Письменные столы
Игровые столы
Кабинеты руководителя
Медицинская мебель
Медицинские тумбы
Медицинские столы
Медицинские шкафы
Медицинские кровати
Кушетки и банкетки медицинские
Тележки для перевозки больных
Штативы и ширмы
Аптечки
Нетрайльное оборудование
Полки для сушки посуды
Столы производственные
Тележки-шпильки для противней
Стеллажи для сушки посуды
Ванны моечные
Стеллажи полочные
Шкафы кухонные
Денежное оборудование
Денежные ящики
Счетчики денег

* * *

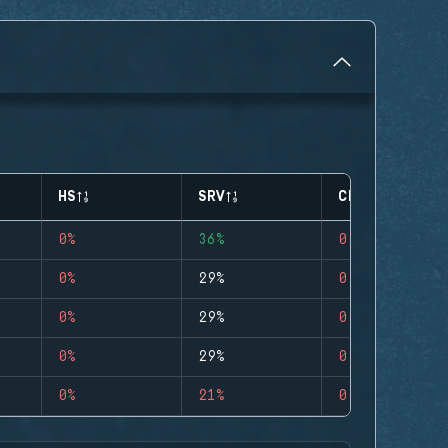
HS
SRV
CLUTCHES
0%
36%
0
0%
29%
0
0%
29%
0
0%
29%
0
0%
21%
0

* * *

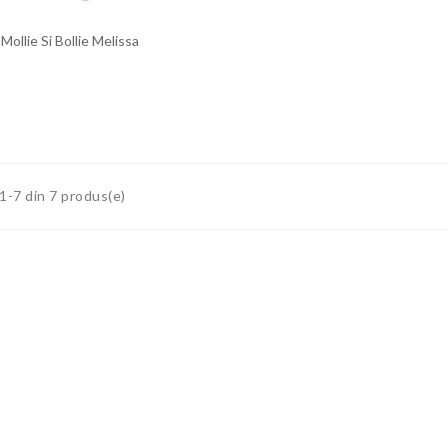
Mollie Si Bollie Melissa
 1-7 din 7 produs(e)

* The problem:
From the listing above, repeat exactly the lines starting at the line that includes "Письменные столы" and ending at the line that includes "Счетчики денег", with nothing outside that span.

* Response to this exercise:
Письменные столы
Игровые столы
Кабинеты руководителя
Медицинская мебель
Медицинские тумбы
Медицинские столы
Медицинские шкафы
Медицинские кровати
Кушетки и банкетки медицинские
Тележки для перевозки больных
Штативы и ширмы
Аптечки
Нетрайльное оборудование
Полки для сушки посуды
Столы производственные
Тележки-шпильки для противней
Стеллажи для сушки посуды
Ванны моечные
Стеллажи полочные
Шкафы кухонные
Денежное оборудование
Денежные ящики
Счетчики денег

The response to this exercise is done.